First, advocates for government stimulus misunderstand the cause of recession. Recessions are the natural healing process that occurs in order to move economic resources back into their most productive uses. During periods of aggressive monetary expansion by the central bank (such as has occurred over the last 15 years), manipulated interest rates send faulty signals to investors about the amount of savings available within society. As a result, scarce resources often become over-invested in some sectors of the economy because market actors are led to believe that more savings are available than is actually the case. When market actors realize their mistake there is an immediate panic and then an ensuing recession. (For a more in depth explanation of this phenomenon, read about the Austrian Business Cycle here.)
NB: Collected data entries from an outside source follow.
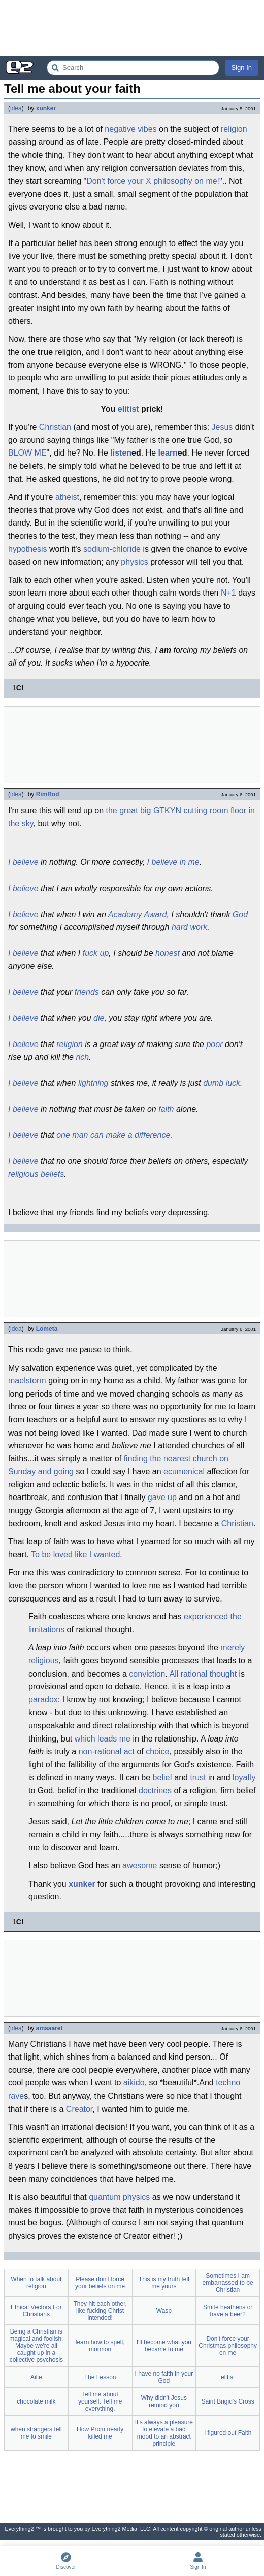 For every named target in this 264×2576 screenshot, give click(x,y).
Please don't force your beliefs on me (100, 2283)
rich (82, 1057)
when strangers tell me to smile (36, 2433)
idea (16, 108)
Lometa (47, 1328)
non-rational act (107, 1751)
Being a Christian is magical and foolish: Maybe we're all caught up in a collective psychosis (36, 2345)
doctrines (155, 1790)
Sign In (242, 68)
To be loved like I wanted (75, 1554)
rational (194, 1673)
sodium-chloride (112, 549)
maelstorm (27, 1380)
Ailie (36, 2377)
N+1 (228, 592)
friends (87, 992)
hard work (189, 927)
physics (134, 562)
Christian (55, 427)
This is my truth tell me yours (164, 2283)
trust (198, 1777)
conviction (147, 1673)
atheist (67, 497)
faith (166, 1109)
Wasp (164, 2310)
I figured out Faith (227, 2432)
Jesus (222, 427)
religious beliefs (36, 1174)
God (240, 914)
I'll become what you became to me (164, 2346)
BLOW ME (27, 452)
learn (168, 452)
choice (157, 1751)
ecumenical (184, 1471)
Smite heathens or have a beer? (227, 2311)
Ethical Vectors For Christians (36, 2311)
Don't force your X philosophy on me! (152, 181)
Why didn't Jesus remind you (164, 2401)
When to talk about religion (36, 2283)
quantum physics (119, 2196)
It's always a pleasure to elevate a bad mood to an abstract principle (164, 2433)
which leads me (102, 1738)
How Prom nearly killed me (100, 2433)
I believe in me (173, 862)
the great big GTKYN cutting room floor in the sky (131, 817)
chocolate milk (36, 2401)
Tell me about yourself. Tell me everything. (100, 2401)
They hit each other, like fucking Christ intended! (99, 2310)
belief (162, 1777)
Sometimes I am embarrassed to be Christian (228, 2282)
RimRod (47, 794)
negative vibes (130, 129)
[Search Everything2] (133, 67)
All (174, 1673)
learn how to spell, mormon (100, 2346)
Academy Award (137, 914)
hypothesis (27, 549)
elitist (128, 409)
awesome (139, 1865)
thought (223, 1673)
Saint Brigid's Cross (227, 2401)
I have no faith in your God (164, 2377)
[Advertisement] (132, 28)
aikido (134, 2082)
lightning (93, 1082)
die (98, 1018)
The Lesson (100, 2377)
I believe (23, 862)
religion (234, 129)
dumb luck (221, 1082)
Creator (79, 2109)
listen (120, 452)
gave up (162, 1497)
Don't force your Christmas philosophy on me (228, 2345)
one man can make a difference (113, 1135)
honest (167, 953)
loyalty (244, 1777)
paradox (43, 1699)
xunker (46, 108)
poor (214, 1044)
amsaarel (49, 2028)
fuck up (96, 953) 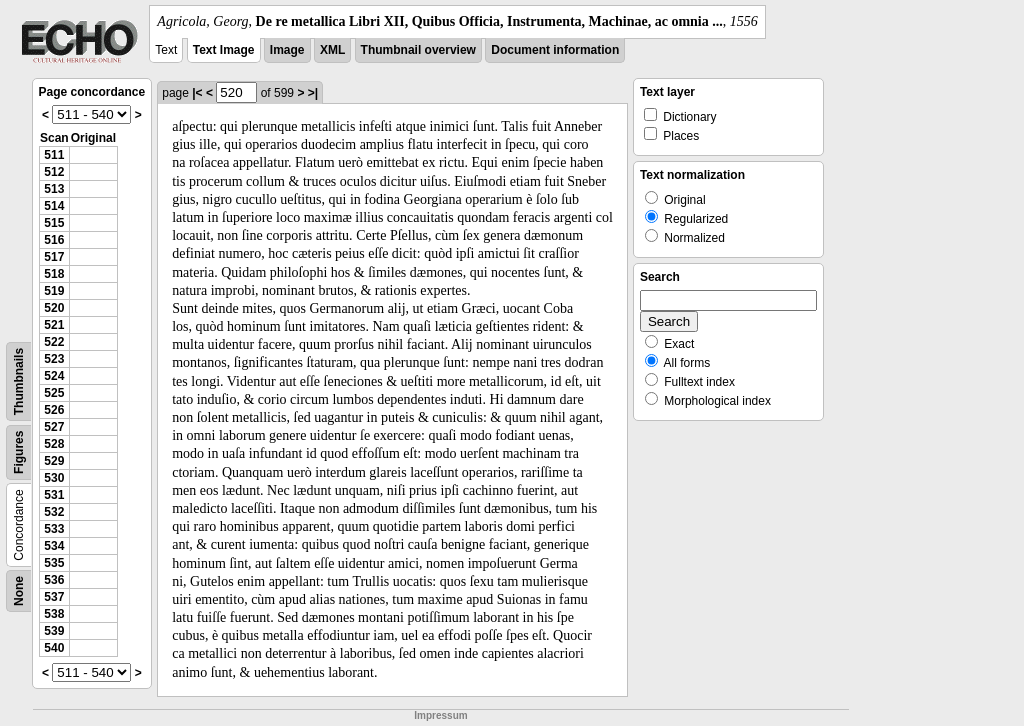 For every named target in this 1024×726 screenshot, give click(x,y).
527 (54, 427)
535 (54, 563)
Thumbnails (19, 381)
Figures (19, 452)
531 (54, 495)
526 (54, 410)
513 (54, 189)
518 (54, 274)
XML (332, 50)
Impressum (440, 715)
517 (54, 257)
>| (313, 93)
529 (54, 461)
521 (54, 325)
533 (54, 529)
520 (54, 308)
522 (54, 342)
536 (54, 580)
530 (54, 478)
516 (54, 240)
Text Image (224, 50)
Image (287, 50)
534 (54, 546)
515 (54, 223)
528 (54, 444)
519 (54, 291)
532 (54, 512)
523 (54, 359)
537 (54, 597)
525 (54, 393)
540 (54, 648)
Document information (555, 50)
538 (54, 614)
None (19, 591)
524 (54, 376)
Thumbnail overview (418, 50)
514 (54, 206)
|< (197, 93)
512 (54, 172)
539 (54, 631)
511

Those who advocate for government "stimulus" misunderstand that recessions are a necessary healing process for the havoc wreaked by Federal Reserve policy. In a recession, unwise investments can be undone by allowing businesses which were subject to this over-investment to fail. The subsequent liquidation of the productive resources that had been locked up in these less efficient or less productive businesses frees those scarce productive resources for use by other, more productive firms.
The entire point of a government "stimulus" is to prevent that necessary correction from occurring. Hence, a successful stimulus program would keep productive resources locked up in less productive firms by not allowing those firms to fail. The predictable result is that recession drags on indefinitely as productivity remains stagnant. This is what happened in the 1930s.
For those who place their faith in the power of government spending and not market fundamentals, the inevitable failure of a government "stimulus" will only lead to calls for more stimulus. Of course, none of the stimuli will ever lead to recovery since they are, themselves, the reason that recession drags on. Yet, the subsequent failure of one after another leads those who are not grounded in sound economic fundamentals to claim that each subsequent "stimulus" package must be bigger and bigger in order to pull the nation out of recession.
Unfortunately, this is all terribly predictable and ominous for the prospects of true recovery.